From this we can estimate the number of reading and comparison operation necessary to find all strings. Namely, if the long string does not have any substring corresponding to the small one, then we had to perform l reading+comparison operations, i.e. performance of the algorithm will be proportional to O(l). This is a best case. Now let us take a worst case, e.g. the large string has exactly n pieces of A-s and all of them correspond to an exact copy of the W string. In this case we will have to read and compare l times, again, and so on as an A is found we start a procedure in which we make a maximum of w-1 reading and comparison operations. This is a very crude approach of course but we know that we will need l operations plus n times w-1 comparisons. l +n(w-1) is a maximum. Since n is smaller than l, we can say that the worst case scenario is less than l +l (w-1)=l w. So our algorithm has an upper bound of O(l w), which means that it is a linear function of the sequence length. However if both l and w are very large, this still can mean a lot of steps. Now, the number of comparisons to find out if two letters are equal is maimum equal to the size of the alphabet, S. This comes in as a multiplyer, so the growth rate can be written as SO(l w).

A more educated scenario is the Boyer-Moore (BM) algorithm. Same as the naive algorithm, BM includes a first step identification of the first character but then uses two new functions (compute last-occurence and good-suffix) which makes it the most efficient string-matching algorithm than the others. Without details we mention that this algoritm has a worst case running time O([l-w+1]w+ S) which is better than SO(l w).

1.8.3 Calculating a numeric property of a long sequence

Numeric properties are often calculated from sequence data. In most cases we have a small table that assigns a numeric value to each residue (character) in the sequence. A typical example is a hydrophobicity profile. A hydrophobicity value is an experimental value assigned to each of the 20 amino acids, which means we have a small look-up table of 20 items.

Taking a long sequence of l residues, we can convert it into a hydrophobicity profile by exactly l reading and look-up operations. The result is a numeric profile, a series of l numbers taken from our hydrophobicity table. Let's denote each value in the profile as pi

Very often one has to average the property (hydrophobicity) within a window w. For example, the Kyte-Doolittle plot uses a window size of 21. Given the numeric profile of length l, a naive algorithm would take a pi at each character position in the sequence and would start an averaging process of stepw at each position. This would amount to (l- w+1)w averaging processes.
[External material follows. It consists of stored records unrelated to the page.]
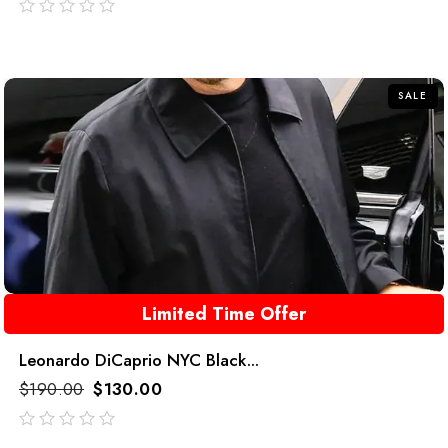
out
of
5
SALE
Limited Time Offer
Leonardo DiCaprio NYC Black...
$
190.00
$
130.00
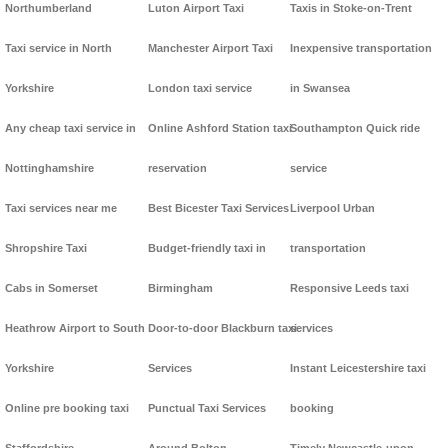
Northumberland
Luton Airport Taxi
Taxis in Stoke-on-Trent
Taxi service in North
Manchester Airport Taxi
Inexpensive transportation
Yorkshire
London taxi service
in Swansea
Any cheap taxi service in
Online Ashford Station taxi
Southampton Quick ride
Nottinghamshire
reservation
service
Taxi services near me
Best Bicester Taxi Services
Liverpool Urban
Shropshire Taxi
Budget-friendly taxi in
transportation
Cabs in Somerset
Birmingham
Responsive Leeds taxi
Heathrow Airport to South
Door-to-door Blackburn taxi
services
Yorkshire
Services
Instant Leicestershire taxi
Online pre booking taxi
Punctual Taxi Services
booking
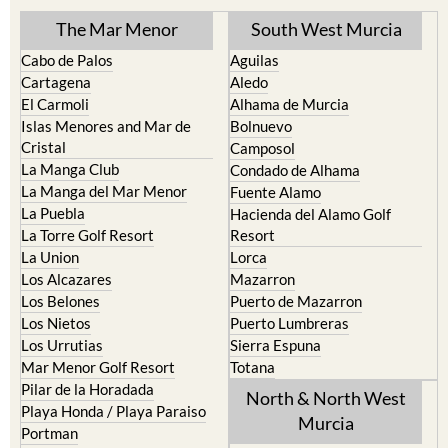
Cabo de Palos
Aguilas
Cartagena
Aledo
El Carmoli
Alhama de Murcia
Islas Menores and Mar de
Bolnuevo
Cristal
Camposol
La Manga Club
Condado de Alhama
La Manga del Mar Menor
Fuente Alamo
La Puebla
Hacienda del Alamo Golf
La Torre Golf Resort
Resort
La Union
Lorca
Los Alcazares
Mazarron
Los Belones
Puerto de Mazarron
Los Nietos
Puerto Lumbreras
Los Urrutias
Sierra Espuna
Mar Menor Golf Resort
Totana
Pilar de la Horadada
North & North West
Playa Honda / Playa Paraiso
Murcia
Portman
Bullas
Roldan and Lo Ferro
Calasparra
San Javier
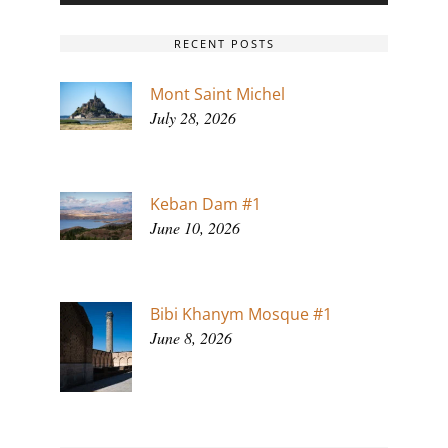
RECENT POSTS
Mont Saint Michel
July 28, 2026
Keban Dam #1
June 10, 2026
Bibi Khanym Mosque #1
June 8, 2026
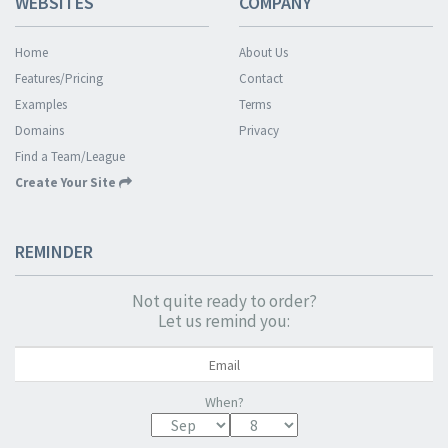
WEBSITES
COMPANY
Home
About Us
Features/Pricing
Contact
Examples
Terms
Domains
Privacy
Find a Team/League
Create Your Site
REMINDER
Not quite ready to order?
Let us remind you:
When?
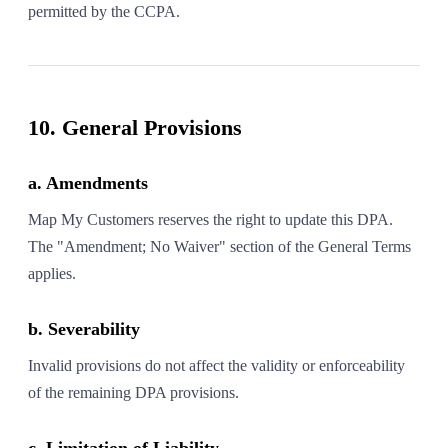
permitted by the CCPA.
10. General Provisions
a. Amendments
Map My Customers reserves the right to update this DPA.
The "Amendment; No Waiver" section of the General Terms
applies.
b. Severability
Invalid provisions do not affect the validity or enforceability
of the remaining DPA provisions.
Namely, we only have l -w+1 positions to think about, and at each position we make w operations, each of the consisting of calculating the average of w numbers, dividing the sum by w. Since in this case we have to calculate each value, i.e. we can not introduce further shortcuts, the growth rate of parametric algorithms is, O(l -w+1)w~ O(l w). A "clever" i.e. more intuitive algorithm would use the following consideration. If the sum at position i is known then the sum at position i+1 can be calculated not with w but with exactly two operations: Subtract pi and add p(i+w). For this to be implemented one has to calculate the full sum at position 1 (w operations) then perform 2(l -w) operations which is, roughly ~2l. If w is not very small, this will be much faster than the naive algorithm.
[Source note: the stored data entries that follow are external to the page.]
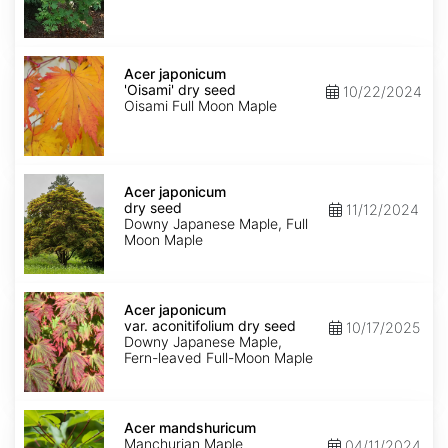
seed
Acer
japonicum
Acer japonicum
'Oisami'
'Oisami' dry seed
10/22/2024
dry
Oisami Full Moon Maple
seed
Acer
japonicum
Acer japonicum
dry
dry seed
11/12/2024
seed
Downy Japanese Maple, Full
Moon Maple
Acer
japonicum
Acer japonicum
var.
var. aconitifolium dry seed
10/17/2025
aconitifolium
Downy Japanese Maple,
dry
Fern-leaved Full-Moon Maple
seed
Acer
mandshuricum
Acer mandshuricum
Manchurian Maple
04/11/2024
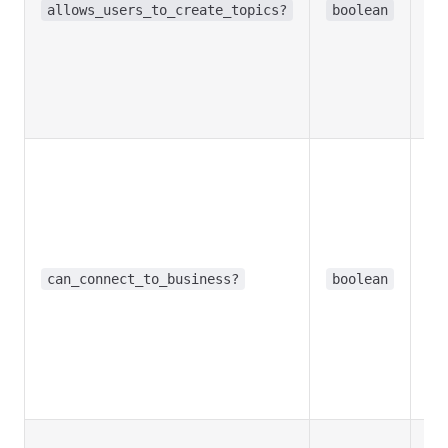
allows_users_to_create_topics?
boolean
del
in 
cha
Re
in
Opt
Tr
bo
co
a 
Bu
can_connect_to_business?
boolean
acc
rec
me
Re
in
Opt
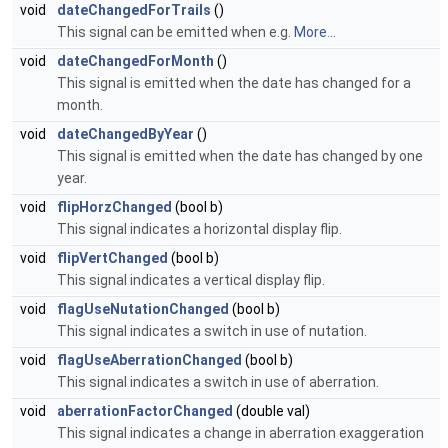
void
dateChangedForTrails
()
This signal can be emitted when e.g.
More...
void
dateChangedForMonth
()
This signal is emitted when the date has changed for a
month.
void
dateChangedByYear
()
This signal is emitted when the date has changed by one
year.
void
flipHorzChanged
(bool b)
This signal indicates a horizontal display flip.
void
flipVertChanged
(bool b)
This signal indicates a vertical display flip.
void
flagUseNutationChanged
(bool b)
This signal indicates a switch in use of nutation.
void
flagUseAberrationChanged
(bool b)
This signal indicates a switch in use of aberration.
void
aberrationFactorChanged
(double val)
This signal indicates a change in aberration exaggeration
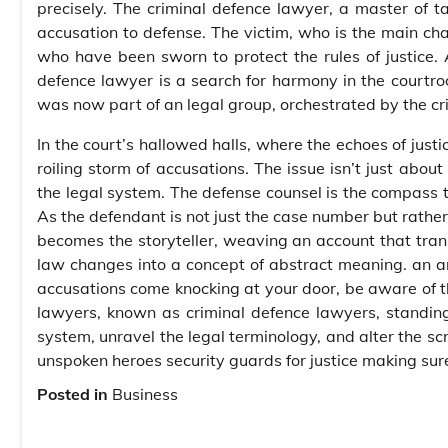
precisely. The criminal defence lawyer, a master of ta
accusation to defense. The victim, who is the main cha
who have been sworn to protect the rules of justice. 
defence lawyer is a search for harmony in the courtro
was now part of an legal group, orchestrated by the cr
In the court’s hallowed halls, where the echoes of just
roiling storm of accusations. The issue isn’t just abou
the legal system. The defense counsel is the compass th
As the defendant is not just the case number but rather 
becomes the storyteller, weaving an account that tran
law changes into a concept of abstract meaning. an a
accusations come knocking at your door, be aware of thi
lawyers, known as criminal defence lawyers, standing
system, unravel the legal terminology, and alter the scri
unspoken heroes security guards for justice making sur
Posted in
Business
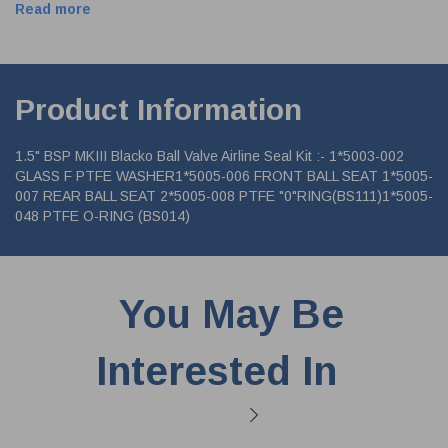
Read more
Product Information
1.5" BSP MKIII Blacko Ball Valve Airline Seal Kit :- 1*5003-002
GLASS F PTFE WASHER1*5005-006 FRONT BALL SEAT 1*5005-
007 REAR BALL SEAT 2*5005-008 PTFE "0"RING(BS111)1*5005-
048 PTFE O-RING (BS014)
You May Be
Interested In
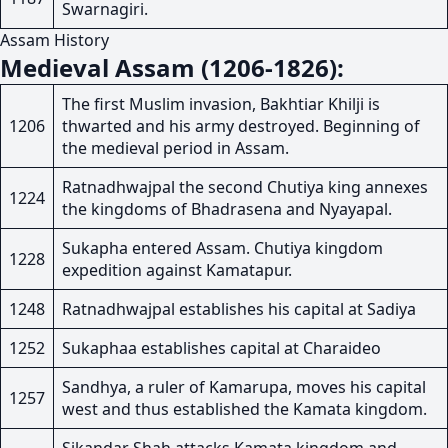
Swarnagiri.
Assam History
Medieval Assam (1206-1826):
The first Muslim invasion, Bakhtiar Khilji is
1206
thwarted and his army destroyed. Beginning of
the medieval period in Assam.
Ratnadhwajpal the second Chutiya king annexes
1224
the kingdoms of Bhadrasena and Nyayapal.
Sukapha entered Assam. Chutiya kingdom
1228
expedition against Kamatapur.
1248
Ratnadhwajpal establishes his capital at Sadiya
1252
Sukaphaa establishes capital at Charaideo
Sandhya, a ruler of Kamarupa, moves his capital
1257
west and thus established the Kamata kingdom.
How does this algorithm depend on the alphabet size (protein or DNA). This dependence is hidden in the look-up procedure. If we have to find a value in a table of 20 it takes longer than to find it in a table of 4. So this will be an independent variable, and we can approximately say that if the alphabet is size S, then the naive algorithm will have a running time O(Sw[l -w+1]) and the "clever algorithm will have a running time O(S[2l -w]). The latter will be more favourable than the naive algorithm in all practical cases.